Dataset entries
══════════════════════════════

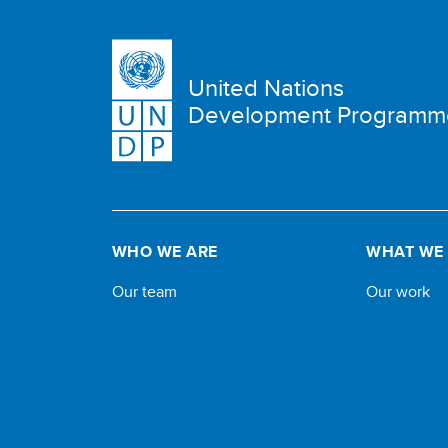
United Nations
Development Programm
WHO WE ARE
WHAT WE
Our team
Our work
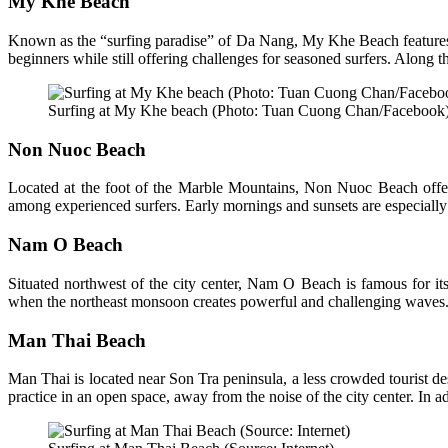
My Khe Beach
Known as the “surfing paradise” of Da Nang, My Khe Beach features lo
beginners while still offering challenges for seasoned surfers. Along th
Surfing at My Khe beach (Photo: Tuan Cuong Chan/Facebook
Non Nuoc Beach
Located at the foot of the Marble Mountains, Non Nuoc Beach offe
among experienced surfers. Early mornings and sunsets are especially
Nam O Beach
Situated northwest of the city center, Nam O Beach is famous for its
when the northeast monsoon creates powerful and challenging waves. Na
Man Thai Beach
Man Thai is located near Son Tra peninsula, a less crowded tourist des
practice in an open space, away from the noise of the city center. In ad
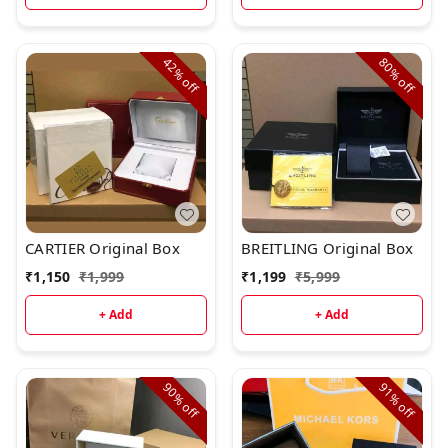
42%
80%
off
off
CARTIER Original Box
BREITLING Original Box
₹
1,150
₹
1,999
₹
1,199
₹
5,999
+ Add
+ Add
90%
91%
off
off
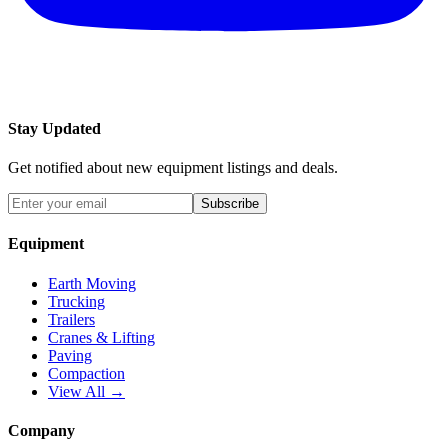
Stay Updated
Get notified about new equipment listings and deals.
Subscribe
Equipment
Earth Moving
Trucking
Trailers
Cranes & Lifting
Paving
Compaction
View All →
Company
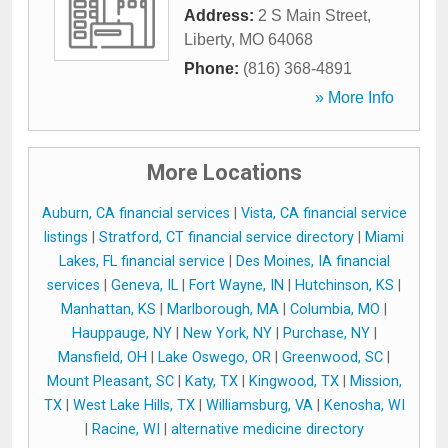
Address:
2 S Main Street
,
Liberty
,
MO
64068
Phone:
(816) 368-4891
» More Info
More Locations
Auburn, CA financial services
|
Vista, CA financial service
listings
|
Stratford, CT financial service directory
|
Miami
Lakes, FL financial service
|
Des Moines, IA financial
services
|
Geneva, IL
|
Fort Wayne, IN
|
Hutchinson, KS
|
Manhattan, KS
|
Marlborough, MA
|
Columbia, MO
|
Hauppauge, NY
|
New York, NY
|
Purchase, NY
|
Mansfield, OH
|
Lake Oswego, OR
|
Greenwood, SC
|
Mount Pleasant, SC
|
Katy, TX
|
Kingwood, TX
|
Mission,
TX
|
West Lake Hills, TX
|
Williamsburg, VA
|
Kenosha, WI
|
Racine, WI
|
alternative medicine directory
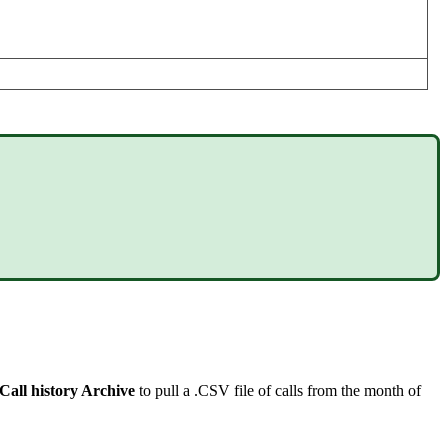
Call history Archive
to pull a .CSV file of calls from the month of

══════════════════════════════

YOUR ASSIGNMENT —
The range to copy runs from the line with "Lake Oswego, OR" to the last line of the entries, both included; copy it exactly and leave out the pictures.

RESPONSE FOR THIS EXERCISE —
Lake Oswego, OR
|
Greenwood, SC
|
Mount Pleasant, SC
|
Katy, TX
|
Kingwood, TX
|
Mission,
TX
|
West Lake Hills, TX
|
Williamsburg, VA
|
Kenosha, WI
|
Racine, WI
|
alternative medicine directory
Call history Archive
to pull a .CSV file of calls from the month of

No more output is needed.